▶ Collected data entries

>>>>

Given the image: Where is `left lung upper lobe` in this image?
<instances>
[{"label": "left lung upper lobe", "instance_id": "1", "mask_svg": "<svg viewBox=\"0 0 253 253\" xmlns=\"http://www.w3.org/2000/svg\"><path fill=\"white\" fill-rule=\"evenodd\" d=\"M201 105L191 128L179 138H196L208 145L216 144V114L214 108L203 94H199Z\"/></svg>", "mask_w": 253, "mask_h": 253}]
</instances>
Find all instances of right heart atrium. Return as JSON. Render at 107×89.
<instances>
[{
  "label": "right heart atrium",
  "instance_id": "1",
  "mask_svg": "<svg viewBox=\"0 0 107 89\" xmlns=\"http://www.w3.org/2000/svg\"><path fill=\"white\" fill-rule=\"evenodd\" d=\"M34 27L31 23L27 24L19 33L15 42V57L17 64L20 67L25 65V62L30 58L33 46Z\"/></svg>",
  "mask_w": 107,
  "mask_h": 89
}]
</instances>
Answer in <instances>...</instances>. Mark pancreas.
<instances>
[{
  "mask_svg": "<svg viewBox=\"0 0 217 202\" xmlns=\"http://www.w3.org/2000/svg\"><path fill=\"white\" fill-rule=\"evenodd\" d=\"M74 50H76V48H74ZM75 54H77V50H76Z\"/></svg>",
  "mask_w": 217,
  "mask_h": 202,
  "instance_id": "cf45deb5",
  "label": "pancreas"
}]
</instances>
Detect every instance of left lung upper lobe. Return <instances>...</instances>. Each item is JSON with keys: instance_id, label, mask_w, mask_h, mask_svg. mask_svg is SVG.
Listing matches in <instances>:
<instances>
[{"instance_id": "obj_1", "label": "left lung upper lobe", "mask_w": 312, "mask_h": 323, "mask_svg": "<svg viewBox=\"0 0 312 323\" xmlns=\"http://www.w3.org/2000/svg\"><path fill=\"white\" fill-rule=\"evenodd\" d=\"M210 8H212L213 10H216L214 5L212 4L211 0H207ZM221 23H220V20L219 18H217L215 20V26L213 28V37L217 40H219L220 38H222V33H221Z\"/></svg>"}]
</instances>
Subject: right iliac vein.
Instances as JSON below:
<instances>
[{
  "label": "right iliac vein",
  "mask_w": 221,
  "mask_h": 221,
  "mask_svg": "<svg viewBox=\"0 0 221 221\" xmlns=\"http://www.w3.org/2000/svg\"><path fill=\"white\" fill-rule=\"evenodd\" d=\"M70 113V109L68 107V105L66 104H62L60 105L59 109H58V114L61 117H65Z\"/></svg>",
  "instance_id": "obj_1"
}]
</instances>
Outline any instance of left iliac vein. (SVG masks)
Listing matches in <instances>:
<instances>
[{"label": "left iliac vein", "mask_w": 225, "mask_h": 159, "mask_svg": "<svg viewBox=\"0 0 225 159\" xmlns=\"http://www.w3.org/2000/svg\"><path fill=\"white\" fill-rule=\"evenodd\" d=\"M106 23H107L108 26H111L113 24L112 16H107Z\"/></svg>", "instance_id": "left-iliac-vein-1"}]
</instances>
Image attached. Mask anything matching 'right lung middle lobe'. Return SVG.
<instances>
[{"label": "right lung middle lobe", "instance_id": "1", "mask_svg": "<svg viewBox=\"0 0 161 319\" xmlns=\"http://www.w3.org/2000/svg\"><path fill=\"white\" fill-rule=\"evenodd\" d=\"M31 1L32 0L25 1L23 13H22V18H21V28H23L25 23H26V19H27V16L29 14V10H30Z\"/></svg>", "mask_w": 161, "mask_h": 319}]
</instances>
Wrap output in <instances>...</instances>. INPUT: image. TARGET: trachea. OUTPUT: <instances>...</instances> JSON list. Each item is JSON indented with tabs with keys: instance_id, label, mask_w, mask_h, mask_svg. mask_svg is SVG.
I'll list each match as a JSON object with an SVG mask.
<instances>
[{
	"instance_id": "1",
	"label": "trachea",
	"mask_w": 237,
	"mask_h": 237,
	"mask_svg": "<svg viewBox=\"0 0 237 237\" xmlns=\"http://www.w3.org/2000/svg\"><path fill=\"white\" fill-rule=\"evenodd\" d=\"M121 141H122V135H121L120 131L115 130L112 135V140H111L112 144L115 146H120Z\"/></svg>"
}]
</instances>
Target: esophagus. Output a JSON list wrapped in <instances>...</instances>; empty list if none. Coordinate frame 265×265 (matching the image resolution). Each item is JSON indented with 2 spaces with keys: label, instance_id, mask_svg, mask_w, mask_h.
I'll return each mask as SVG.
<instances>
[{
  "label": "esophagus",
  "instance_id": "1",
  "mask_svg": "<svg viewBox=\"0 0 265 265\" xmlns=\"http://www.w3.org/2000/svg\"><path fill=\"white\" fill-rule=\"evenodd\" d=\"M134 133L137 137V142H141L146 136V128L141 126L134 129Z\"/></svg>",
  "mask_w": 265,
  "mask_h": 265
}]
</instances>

<<<<

▶ Work item
Exactly as they stand above, retype all of the records.

▶ Reply
Given the image: Where is `left lung upper lobe` in this image?
<instances>
[{"label": "left lung upper lobe", "instance_id": "1", "mask_svg": "<svg viewBox=\"0 0 253 253\" xmlns=\"http://www.w3.org/2000/svg\"><path fill=\"white\" fill-rule=\"evenodd\" d=\"M201 105L191 128L179 138H196L208 145L216 144V114L214 108L203 94H199Z\"/></svg>", "mask_w": 253, "mask_h": 253}]
</instances>
Find all instances of right heart atrium. Return as JSON. Render at 107×89.
<instances>
[{
  "label": "right heart atrium",
  "instance_id": "1",
  "mask_svg": "<svg viewBox=\"0 0 107 89\" xmlns=\"http://www.w3.org/2000/svg\"><path fill=\"white\" fill-rule=\"evenodd\" d=\"M34 27L31 23L27 24L19 33L15 42V57L17 64L20 67L25 65V62L30 58L33 46Z\"/></svg>",
  "mask_w": 107,
  "mask_h": 89
}]
</instances>
Answer in <instances>...</instances>. Mark pancreas.
<instances>
[{
  "mask_svg": "<svg viewBox=\"0 0 217 202\" xmlns=\"http://www.w3.org/2000/svg\"><path fill=\"white\" fill-rule=\"evenodd\" d=\"M74 50H76V48H74ZM75 54H77V50H76Z\"/></svg>",
  "mask_w": 217,
  "mask_h": 202,
  "instance_id": "cf45deb5",
  "label": "pancreas"
}]
</instances>
Detect every instance of left lung upper lobe. Return <instances>...</instances>. Each item is JSON with keys: instance_id, label, mask_w, mask_h, mask_svg. mask_svg is SVG.
Listing matches in <instances>:
<instances>
[{"instance_id": "obj_1", "label": "left lung upper lobe", "mask_w": 312, "mask_h": 323, "mask_svg": "<svg viewBox=\"0 0 312 323\" xmlns=\"http://www.w3.org/2000/svg\"><path fill=\"white\" fill-rule=\"evenodd\" d=\"M210 8H212L213 10H216L214 5L212 4L211 0H207ZM221 23H220V20L219 18H217L215 20V26L213 28V37L217 40H219L220 38H222V33H221Z\"/></svg>"}]
</instances>
Subject: right iliac vein.
Instances as JSON below:
<instances>
[{
  "label": "right iliac vein",
  "mask_w": 221,
  "mask_h": 221,
  "mask_svg": "<svg viewBox=\"0 0 221 221\" xmlns=\"http://www.w3.org/2000/svg\"><path fill=\"white\" fill-rule=\"evenodd\" d=\"M70 113V109L68 107V105L66 104H62L60 105L59 109H58V114L61 117H65Z\"/></svg>",
  "instance_id": "obj_1"
}]
</instances>
Outline any instance of left iliac vein. (SVG masks)
Listing matches in <instances>:
<instances>
[{"label": "left iliac vein", "mask_w": 225, "mask_h": 159, "mask_svg": "<svg viewBox=\"0 0 225 159\" xmlns=\"http://www.w3.org/2000/svg\"><path fill=\"white\" fill-rule=\"evenodd\" d=\"M106 23H107L108 26H111L113 24L112 16H107Z\"/></svg>", "instance_id": "left-iliac-vein-1"}]
</instances>
Image attached. Mask anything matching 'right lung middle lobe'. Return SVG.
<instances>
[{"label": "right lung middle lobe", "instance_id": "1", "mask_svg": "<svg viewBox=\"0 0 161 319\" xmlns=\"http://www.w3.org/2000/svg\"><path fill=\"white\" fill-rule=\"evenodd\" d=\"M31 1L32 0L25 1L23 13H22V18H21V28H23L25 23H26V19H27V16L29 14V10H30Z\"/></svg>", "mask_w": 161, "mask_h": 319}]
</instances>
Wrap output in <instances>...</instances>. INPUT: image. TARGET: trachea. OUTPUT: <instances>...</instances> JSON list. Each item is JSON indented with tabs with keys: instance_id, label, mask_w, mask_h, mask_svg. mask_svg is SVG.
I'll list each match as a JSON object with an SVG mask.
<instances>
[{
	"instance_id": "1",
	"label": "trachea",
	"mask_w": 237,
	"mask_h": 237,
	"mask_svg": "<svg viewBox=\"0 0 237 237\" xmlns=\"http://www.w3.org/2000/svg\"><path fill=\"white\" fill-rule=\"evenodd\" d=\"M121 141H122V135H121L120 131L115 130L112 135V140H111L112 144L115 146H120Z\"/></svg>"
}]
</instances>
Target: esophagus. Output a JSON list wrapped in <instances>...</instances>; empty list if none. Coordinate frame 265×265 (matching the image resolution). Each item is JSON indented with 2 spaces with keys: label, instance_id, mask_svg, mask_w, mask_h.
I'll return each mask as SVG.
<instances>
[{
  "label": "esophagus",
  "instance_id": "1",
  "mask_svg": "<svg viewBox=\"0 0 265 265\" xmlns=\"http://www.w3.org/2000/svg\"><path fill=\"white\" fill-rule=\"evenodd\" d=\"M134 133L137 137V142H141L146 136V128L141 126L134 129Z\"/></svg>",
  "mask_w": 265,
  "mask_h": 265
}]
</instances>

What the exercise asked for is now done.